__WHAT YOU HAVE TO DO__.
Look through the entries below and return all lines including the word "kita".

__INPUT RECORDS__.
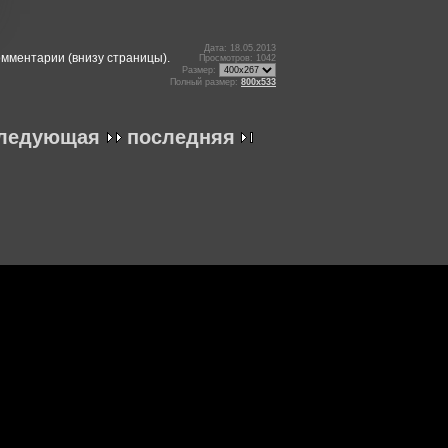
Дата: 18.05.2013
омментарии (внизу страницы).
Просмотров: 1042
Размер:
Полный размер:
800x533
ледующая
последняя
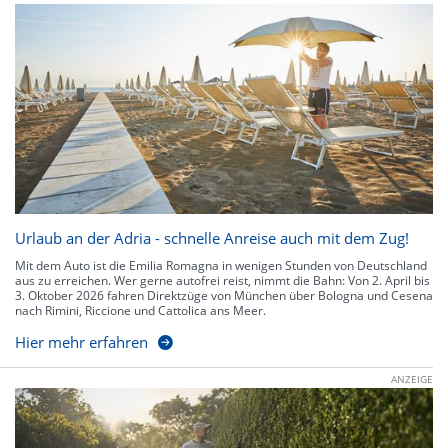
Urlaub an der Adria - schnelle Anreise auch mit dem Zug!
Mit dem Auto ist die Emilia Romagna in wenigen Stunden von Deutschland
aus zu erreichen. Wer gerne autofrei reist, nimmt die Bahn: Von 2. April bis
3. Oktober 2026 fahren Direktzüge von München über Bologna und Cesena
nach Rimini, Riccione und Cattolica ans Meer.
Hier mehr erfahren
ANZEIGE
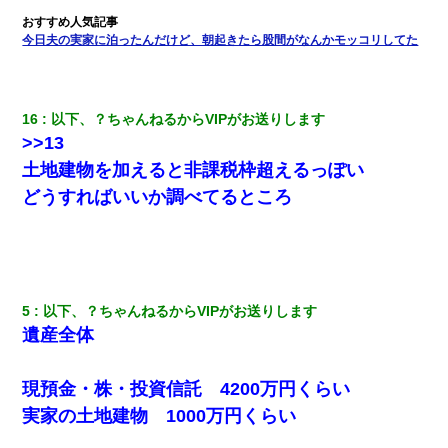
婚活パーティーでよく会う美女がいた。こんな完璧な容姿を持っ
てしても結婚て難しいんだなぁ…と思ってた
今日夫の実家に泊ったんだけど、朝起きたら股間がなんかモッコリしてた
【クズ】昔、兄がお見合いして「ブスすぎｗｗｗ」と断った女性
が、兄の同級生と結婚。それを知った兄は荒れ狂い、｢嫁さん、俺
のお古ですが気分はどう？」とメールを送った→
16
以下、？ちゃんねるからVIPがお送りします
>>13
【衝撃】婚約者「兄と結婚はするけど嫁入りするわけじゃない。
土地建物を加えると非課税枠超えるっぽい
お互い干渉はしないようにしましょう」→ その後に結納金の話を
したので、母が・・・
どうすればいいか調べてるところ
日航機墜落事故の「ここからは日本語で大丈夫ですよ〜」の絶望
感がヤバイ・・・
5
以下、？ちゃんねるからVIPがお送りします
友人とふたりで山口に旅行した時の事。レンタカーを借りて山の
中の道を走っていたら、突然ガガッ！って音がして…
遺産全体
父が他界→父のフリン相手『どうか相続を放棄して下さい、昔の
現預金・株・投資信託 4200万円くらい
ことは謝ります。ごめんなさい…』私「お子さんはフリン略奪婚
って知ってるの？」相手『 』結果→
実家の土地建物 1000万円くらい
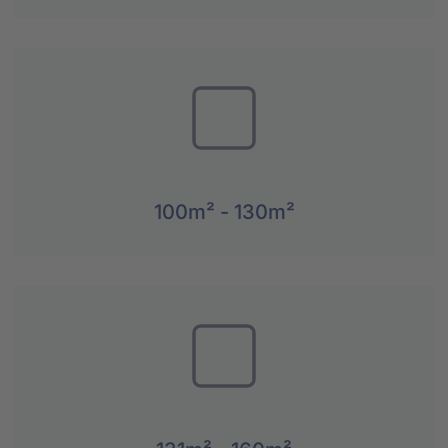
100m² - 130m²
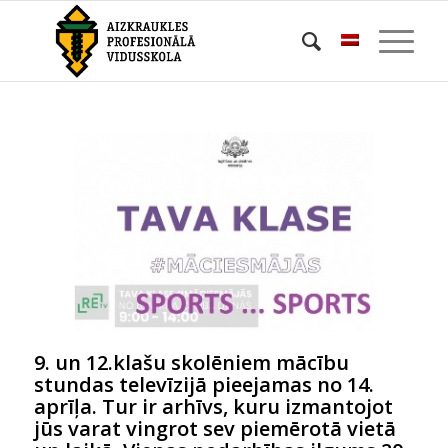
9. un 12.klašu skolēniem mācību
stundas televīzijā pieejamas no 14.
aprīļa. Tur ir arhīvs, kuru izmantojot
jūs varat vingrot sev piemērotā vietā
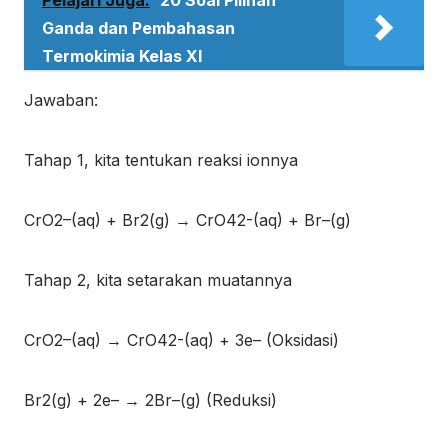
Pelajari Juga:
20 Soal Pilihan
Ganda dan Pembahasan
Termokimia Kelas XI
Jawaban:
Tahap 1, kita tentukan reaksi ionnya
CrO
2
–
(aq)
+ Br
2(g)
→ CrO
4
2-
(aq)
+ Br
–
(g)
Tahap 2, kita setarakan muatannya
CrO
2
–
(aq)
→ CrO
4
2-
(aq)
+ 3e
–
(Oksidasi)
Br
2(g)
+ 2e
–
→ 2Br
–
(g)
(Reduksi)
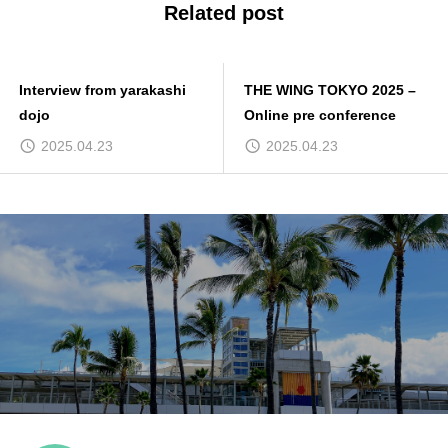
Related post
Interview from yarakashi
THE WING TOKYO 2025 –
dojo
Online pre conference
2025.04.23
2025.04.23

__REPLY__.
Tahap 1, kita tentukan reaksi ionnya
Tahap 2, kita setarakan muatannya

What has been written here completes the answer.